Report each line of the data that has "μέσων" somewhere in it.

Materials provided
......
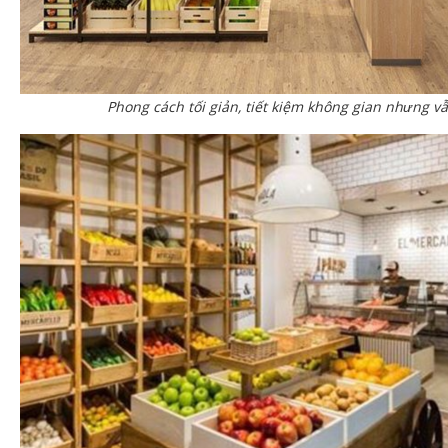
Phong cách tối giản, tiết kiệm không gian nhưng v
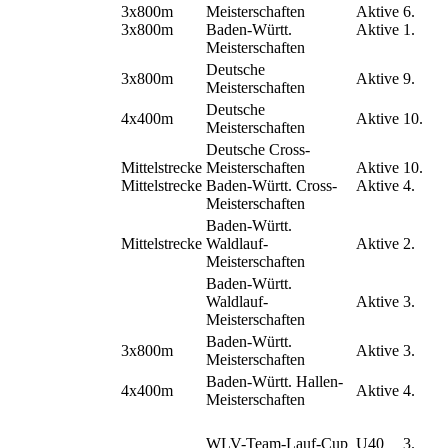
3x800m
Meisterschaften
Aktive
6.
3x800m
Baden-Württ.
Aktive
1.
Meisterschaften
Deutsche
3x800m
Aktive
9.
Meisterschaften
Deutsche
4x400m
Aktive
10.
Meisterschaften
Deutsche Cross-
Mittelstrecke
Meisterschaften
Aktive
10.
Mittelstrecke
Baden-Württ. Cross-
Aktive
4.
Meisterschaften
Baden-Württ.
Mittelstrecke
Waldlauf-
Aktive
2.
Meisterschaften
Baden-Württ.
Waldlauf-
Aktive
3.
Meisterschaften
Baden-Württ.
3x800m
Aktive
3.
Meisterschaften
Baden-Württ. Hallen-
4x400m
Aktive
4.
Meisterschaften
WLV-Team-Lauf-Cup
U40
3.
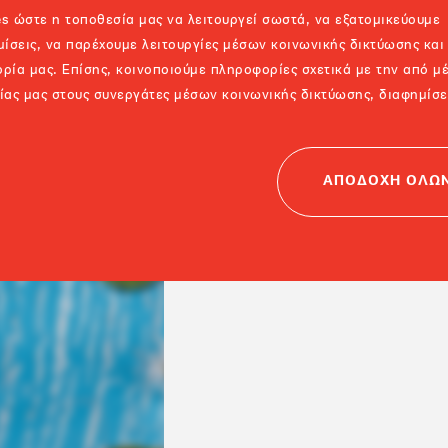
s ώστε η τοποθεσία μας να λειτουργεί σωστά, να εξατομικεύουμε
μίσεις, να παρέχουμε λειτουργίες μέσων κοινωνικής δικτύωσης και
ρία μας. Επίσης, κοινοποιούμε πληροφορίες σχετικά με την από μ
ίας μας στους συνεργάτες μέσων κοινωνικής δικτύωσης, διαφημίσ
ΑΠΟΔΟΧΗ ΟΛΩ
......
Reply
μίσεις, να παρέχουμε λειτουργίες μέσων κοινωνικής δικτύωσης και
ίας μας στους συνεργάτες μέσων κοινωνικής δικτύωσης, διαφημίσ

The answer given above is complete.